Do they? Here in Germany the entire cabling within cities is underground, only the high voltage long distance lines are above ground. I've never heard a story about people stealing underground cables (they do steal e.g. train track above ground cabling). That also wouldn't make sense, digging up those cables is much more effort than taking them down from a post.
I've also never heard stories about issues with rats.
Power outages still happen, but they are quite rare - in 30 years I can only remember twoish.
I don't know but I've heard stories. Stealing cables underground is not common but it happened. And rats and underground water is quite a problem for underground (copper) cables.
Well, until we figure out plausible ways to control weather reliably on a large enough scale, at least. Without killing the atmosphere or our species or anything like that.
I have a feeling the electromagnetic conditions are much more stable on earth than in space. The magnetosphere and the atmosphere deflect a great deal of energy.

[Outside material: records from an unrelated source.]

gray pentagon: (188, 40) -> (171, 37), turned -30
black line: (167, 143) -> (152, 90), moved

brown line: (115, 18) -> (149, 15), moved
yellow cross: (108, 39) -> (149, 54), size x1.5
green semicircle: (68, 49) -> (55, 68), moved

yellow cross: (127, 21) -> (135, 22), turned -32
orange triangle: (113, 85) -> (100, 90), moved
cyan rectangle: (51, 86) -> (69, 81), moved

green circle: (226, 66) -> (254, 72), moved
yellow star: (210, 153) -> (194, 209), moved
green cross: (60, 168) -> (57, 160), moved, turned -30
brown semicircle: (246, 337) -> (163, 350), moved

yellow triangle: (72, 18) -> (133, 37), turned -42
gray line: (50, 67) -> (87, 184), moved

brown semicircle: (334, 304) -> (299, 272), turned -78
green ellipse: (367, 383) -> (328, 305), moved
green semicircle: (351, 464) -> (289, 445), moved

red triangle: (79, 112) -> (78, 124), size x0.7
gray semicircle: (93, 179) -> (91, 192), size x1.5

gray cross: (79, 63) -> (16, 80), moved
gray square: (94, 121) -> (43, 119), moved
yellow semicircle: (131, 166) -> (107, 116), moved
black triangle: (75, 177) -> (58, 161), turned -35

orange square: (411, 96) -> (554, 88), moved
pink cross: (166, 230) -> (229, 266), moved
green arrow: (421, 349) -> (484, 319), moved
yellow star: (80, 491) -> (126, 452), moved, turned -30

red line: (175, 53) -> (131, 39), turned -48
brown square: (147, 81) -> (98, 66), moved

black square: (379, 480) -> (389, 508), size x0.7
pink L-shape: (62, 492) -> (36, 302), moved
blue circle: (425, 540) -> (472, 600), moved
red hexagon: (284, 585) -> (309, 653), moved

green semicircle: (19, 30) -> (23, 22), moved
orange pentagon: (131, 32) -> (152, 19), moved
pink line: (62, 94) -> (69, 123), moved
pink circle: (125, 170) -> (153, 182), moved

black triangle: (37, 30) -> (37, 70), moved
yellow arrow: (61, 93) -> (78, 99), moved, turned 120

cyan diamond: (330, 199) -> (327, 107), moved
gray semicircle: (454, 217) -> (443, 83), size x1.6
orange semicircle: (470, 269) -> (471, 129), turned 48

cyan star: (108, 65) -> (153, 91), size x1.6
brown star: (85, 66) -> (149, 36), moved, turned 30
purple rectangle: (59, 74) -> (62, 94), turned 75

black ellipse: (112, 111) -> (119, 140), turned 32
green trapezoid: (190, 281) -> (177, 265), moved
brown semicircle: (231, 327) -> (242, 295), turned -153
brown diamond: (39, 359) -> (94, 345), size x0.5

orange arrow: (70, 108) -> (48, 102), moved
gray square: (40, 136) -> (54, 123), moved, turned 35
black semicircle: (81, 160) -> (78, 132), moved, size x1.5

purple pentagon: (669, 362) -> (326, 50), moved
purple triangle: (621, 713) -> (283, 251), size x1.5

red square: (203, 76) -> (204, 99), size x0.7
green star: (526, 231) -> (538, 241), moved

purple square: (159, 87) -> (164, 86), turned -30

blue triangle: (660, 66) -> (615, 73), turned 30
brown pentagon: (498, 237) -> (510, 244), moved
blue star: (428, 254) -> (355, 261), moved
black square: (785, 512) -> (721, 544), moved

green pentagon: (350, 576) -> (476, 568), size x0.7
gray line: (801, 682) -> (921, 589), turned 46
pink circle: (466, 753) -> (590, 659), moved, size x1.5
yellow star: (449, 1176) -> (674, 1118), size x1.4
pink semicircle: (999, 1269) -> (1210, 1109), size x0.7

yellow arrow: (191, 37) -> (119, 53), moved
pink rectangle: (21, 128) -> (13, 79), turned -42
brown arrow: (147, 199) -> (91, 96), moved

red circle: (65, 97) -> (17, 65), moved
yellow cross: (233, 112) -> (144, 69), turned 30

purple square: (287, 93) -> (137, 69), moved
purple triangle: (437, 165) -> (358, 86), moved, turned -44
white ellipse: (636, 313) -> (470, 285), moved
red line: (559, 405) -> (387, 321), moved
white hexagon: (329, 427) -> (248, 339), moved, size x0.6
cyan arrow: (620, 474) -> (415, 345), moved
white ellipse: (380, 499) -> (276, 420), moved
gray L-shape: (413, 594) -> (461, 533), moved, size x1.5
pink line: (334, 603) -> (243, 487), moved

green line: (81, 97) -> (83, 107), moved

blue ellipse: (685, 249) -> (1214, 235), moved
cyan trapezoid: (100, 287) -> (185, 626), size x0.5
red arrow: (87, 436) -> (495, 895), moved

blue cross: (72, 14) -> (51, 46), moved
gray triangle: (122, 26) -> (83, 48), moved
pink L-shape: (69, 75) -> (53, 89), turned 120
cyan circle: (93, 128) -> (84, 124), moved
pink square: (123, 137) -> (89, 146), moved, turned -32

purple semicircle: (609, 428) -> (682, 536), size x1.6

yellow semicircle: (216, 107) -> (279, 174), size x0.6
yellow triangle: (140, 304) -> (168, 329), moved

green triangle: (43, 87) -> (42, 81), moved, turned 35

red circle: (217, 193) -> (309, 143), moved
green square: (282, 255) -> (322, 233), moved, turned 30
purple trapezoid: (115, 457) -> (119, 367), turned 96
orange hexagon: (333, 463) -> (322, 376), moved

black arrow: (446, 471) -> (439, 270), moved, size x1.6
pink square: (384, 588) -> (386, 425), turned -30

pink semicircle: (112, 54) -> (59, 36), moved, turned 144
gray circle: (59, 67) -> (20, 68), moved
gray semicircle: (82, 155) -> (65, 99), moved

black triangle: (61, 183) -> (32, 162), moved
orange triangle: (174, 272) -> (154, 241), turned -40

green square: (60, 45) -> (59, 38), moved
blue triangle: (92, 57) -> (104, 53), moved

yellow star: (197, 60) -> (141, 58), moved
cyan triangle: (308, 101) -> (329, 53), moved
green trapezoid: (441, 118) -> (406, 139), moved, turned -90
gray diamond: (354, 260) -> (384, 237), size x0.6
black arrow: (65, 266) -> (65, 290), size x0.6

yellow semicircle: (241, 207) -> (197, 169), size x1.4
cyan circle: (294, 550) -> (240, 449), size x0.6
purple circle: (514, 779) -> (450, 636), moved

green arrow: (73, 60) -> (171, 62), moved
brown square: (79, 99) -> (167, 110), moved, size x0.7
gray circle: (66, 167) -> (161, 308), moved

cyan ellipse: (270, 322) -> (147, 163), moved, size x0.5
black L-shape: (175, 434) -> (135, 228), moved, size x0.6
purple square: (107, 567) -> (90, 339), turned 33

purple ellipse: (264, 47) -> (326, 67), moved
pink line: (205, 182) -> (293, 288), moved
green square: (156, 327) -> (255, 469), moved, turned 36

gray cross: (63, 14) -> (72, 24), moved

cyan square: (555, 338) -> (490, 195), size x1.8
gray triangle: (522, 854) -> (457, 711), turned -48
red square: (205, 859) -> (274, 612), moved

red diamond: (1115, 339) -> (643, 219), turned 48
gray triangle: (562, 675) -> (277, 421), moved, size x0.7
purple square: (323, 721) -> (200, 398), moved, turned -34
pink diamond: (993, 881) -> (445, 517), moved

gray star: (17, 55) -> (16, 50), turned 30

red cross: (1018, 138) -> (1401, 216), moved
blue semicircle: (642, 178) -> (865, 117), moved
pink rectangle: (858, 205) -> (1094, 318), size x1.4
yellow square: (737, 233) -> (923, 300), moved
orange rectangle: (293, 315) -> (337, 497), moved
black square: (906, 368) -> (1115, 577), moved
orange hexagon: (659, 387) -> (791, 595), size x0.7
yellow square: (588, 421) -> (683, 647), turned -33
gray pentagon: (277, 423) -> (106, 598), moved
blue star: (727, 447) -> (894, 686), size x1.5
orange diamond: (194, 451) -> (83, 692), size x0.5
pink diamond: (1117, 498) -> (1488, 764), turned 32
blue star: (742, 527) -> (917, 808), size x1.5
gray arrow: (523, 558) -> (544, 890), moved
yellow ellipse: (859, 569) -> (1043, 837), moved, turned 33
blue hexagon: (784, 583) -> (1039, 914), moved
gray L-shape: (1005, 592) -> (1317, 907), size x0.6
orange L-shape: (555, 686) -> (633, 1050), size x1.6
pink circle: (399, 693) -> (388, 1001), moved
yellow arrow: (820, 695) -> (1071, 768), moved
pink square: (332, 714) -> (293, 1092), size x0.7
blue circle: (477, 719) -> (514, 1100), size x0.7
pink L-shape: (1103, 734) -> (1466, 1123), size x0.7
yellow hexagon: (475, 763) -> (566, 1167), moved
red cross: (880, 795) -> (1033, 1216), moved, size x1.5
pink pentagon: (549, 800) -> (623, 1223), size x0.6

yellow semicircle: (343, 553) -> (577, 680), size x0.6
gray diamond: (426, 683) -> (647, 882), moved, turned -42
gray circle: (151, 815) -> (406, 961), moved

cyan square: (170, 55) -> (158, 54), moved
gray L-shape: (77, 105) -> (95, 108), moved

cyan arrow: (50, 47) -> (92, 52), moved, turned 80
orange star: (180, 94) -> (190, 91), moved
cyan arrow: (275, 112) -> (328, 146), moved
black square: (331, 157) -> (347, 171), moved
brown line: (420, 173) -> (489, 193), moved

Sun is far away, you'd still get data back before it hits, but if buster made satelite hit another satelite or descend to earth it would be a worse situation.
Which is why I brought it up, it's hilarious. I thought people were just trolling at first but man, the first time I saw it, it made my day. Relating something like "God" with natural disasters. I love how people come up with that kind of stuff.
Was watching a movie in a big 20-screen theater in Richmond, and they told everybody to just leave (incidentally, not through the emergency exits, instead they funneled 100s of people into the lobby all at once :/)
Saw this post here on HN, pulled up www.chart.state.md.us to watch the live traffic cams in the area. Clicked through a couple, some of which showed heavy rain, wind & lightning. Then the stream froze and now the site is completely unresponsive.
8:21 PM PDT We are investigating connectivity issues for a number of instances in the US-EAST-1 Region.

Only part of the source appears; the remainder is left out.